What kind of heat? Torch? or is a heat gun enough?

I tried pressing it out this evening but didn't have any luck. It's really stuck in there good.


----------



## barnett (Oct 28, 2015)

+1 on the Kroil, I use it for everything !!


----------



## wa5cab (Oct 30, 2015)

If possible, tilt the machine forward and flood the back end of the arbor with Kroil, too.  And unless you remove the spindle from the headstock, you can't effectively use heat to help.


----------



## VSAncona (Nov 3, 2015)

Still no luck on getting it unstuck. I've soaked it with penetrant for several days, tried hammering and pressing -- it doesn't budge. The rust doesn't look that bad on the outside, so I'm not sure why it's so stuck.


----------



## A618fan2 (Nov 4, 2015)

VSAncona said:


> What kind of heat? Torch? or is a heat gun enough?
> 
> I tried pressing it out this evening but didn't have any luck. It's really stuck in there good.

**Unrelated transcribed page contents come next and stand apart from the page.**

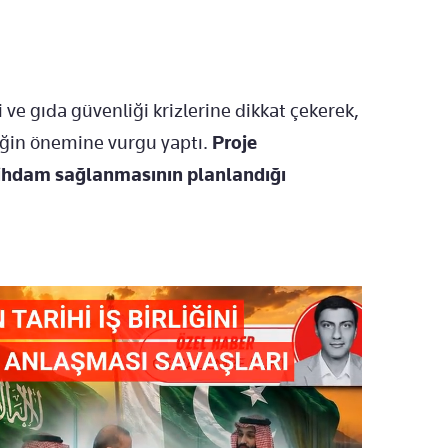
i ve gıda güvenliği krizlerine dikkat çekerek,
iğin önemine vurgu yaptı.
Proje
tihdam sağlanmasının planlandığı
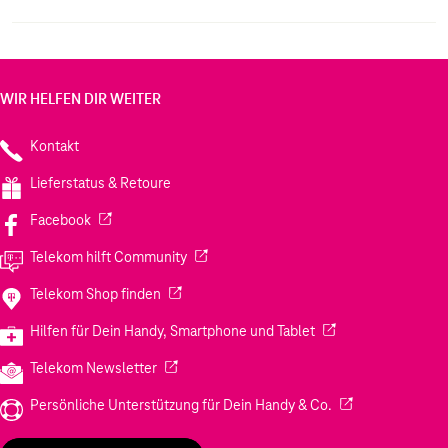
iPhone beim Laden einfach im Case und docke dein
MagSafe Ladegerät an oder leg es auf dein Qi2 oder Qi
zertifiziertes Ladegerät.Wie jedes von Apple
entwickelte Case durchläuft es im Laufe des Design
und Fertigungs¬prozesses Tausende von Teststunden.
WIR HELFEN DIR WEITER
Deshalb sieht es nicht nur großartig aus, sondern ist
auch dafür gemacht, dein iPhone vor Kratzern und bei
Kontakt
Stürzen zu schützen.
Lieferstatus & Retoure
(Wird in einem neuen Tab geöffnet)
Facebook
(Wird in einem neuen Tab geöffnet)
Telekom hilft Community
(Wird in einem neuen Tab geöffnet)
Telekom Shop finden
(Wird in einem neuen
Hilfen für Dein Handy, Smartphone und Tablet
(Wird in einem neuen Tab geöffnet)
Telekom Newsletter
(Wird in einem neu
Persönliche Unterstützung für Dein Handy & Co.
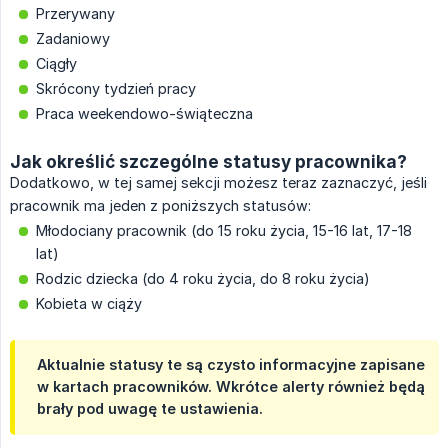
Przerywany
Zadaniowy
Ciągły
Skrócony tydzień pracy
Praca weekendowo-świąteczna
Jak określić szczególne statusy pracownika?
Dodatkowo, w tej samej sekcji możesz teraz zaznaczyć, jeśli
pracownik ma jeden z poniższych statusów:
Młodociany pracownik (do 15 roku życia, 15-16 lat, 17-18
lat)
Rodzic dziecka (do 4 roku życia, do 8 roku życia)
Kobieta w ciąży
Aktualnie statusy te są czysto informacyjne zapisane
w kartach pracowników. Wkrótce alerty również będą
brały pod uwagę te ustawienia.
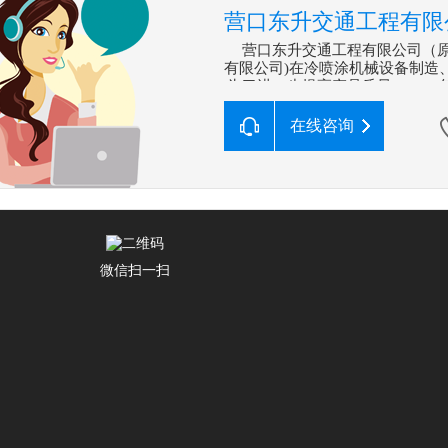
营口东升交通工程有限
营口东升交通工程有限公司（原
有限公司)在冷喷涂机械设备制
为了进一步提高产品质量，199
项生产系列手推式划线机项目企
在线咨询
微信扫一扫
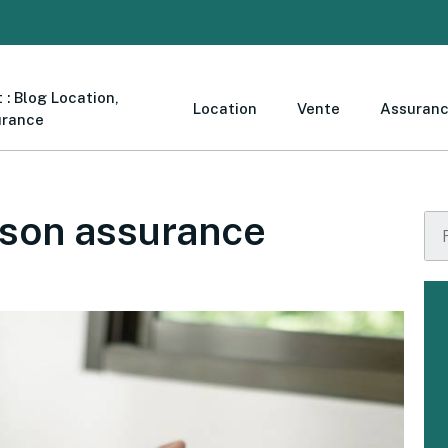
 : Blog Location,
Location
Vente
Assuran
urance
 son assurance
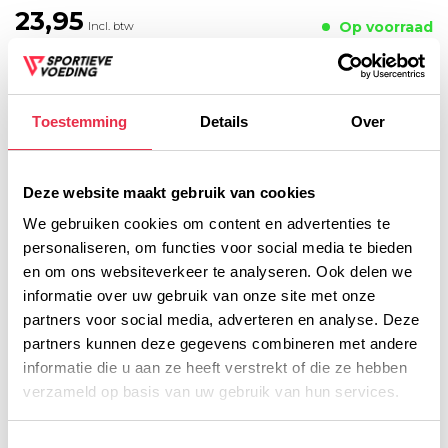
23,95
Op voorraad
Incl. btw
TOEVOEGEN AAN
WINKELWAGEN
Toestemming
Details
Over
Plaats je bestelling binnen
10:10:41
, dan wordt je
bestelling vandaag nog verzonden
Deze website maakt gebruik van cookies
We gebruiken cookies om content en advertenties te
Voor 16:00 besteld, dezelfde werkdag verzonden!
personaliseren, om functies voor social media te bieden
Gratis verzending vanaf € 45,- (NL)
en om ons websiteverkeer te analyseren. Ook delen we
Gratis cadeau vanaf € 75,-
informatie over uw gebruik van onze site met onze
partners voor social media, adverteren en analyse. Deze
partners kunnen deze gegevens combineren met andere
Productomschrijving
informatie die u aan ze heeft verstrekt of die ze hebben
verzameld op basis van uw gebruik van hun services.
Voedingswaarde
Toestemmingsselectie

I used a propane torch - moderate heat.  I'd heat the threads (spinning the spindle by hand) until it was just to the point of too hot to touch.  Give the arbor a sharp whack with a 2-3 pound hard faced hammer then let it cool with another shot of PB Blaster.  It finally gave it up after about two-three days of that.  I've never tried Kroil.  If it's available it's worth a shot.  You could also try 50/50 acetone and transmission fluid mix.  I hear on other sites that it's very effective (and easy to find).


----------



## 34_40 (Nov 9, 2015)

Times 2 on the auto trans/acetone 50/50 mix.  I've been using it for a few years now and have always found it to work.

What are you using for a press?

And which thread was the one you needed?  I think I know the one but am curious if I was right.


----------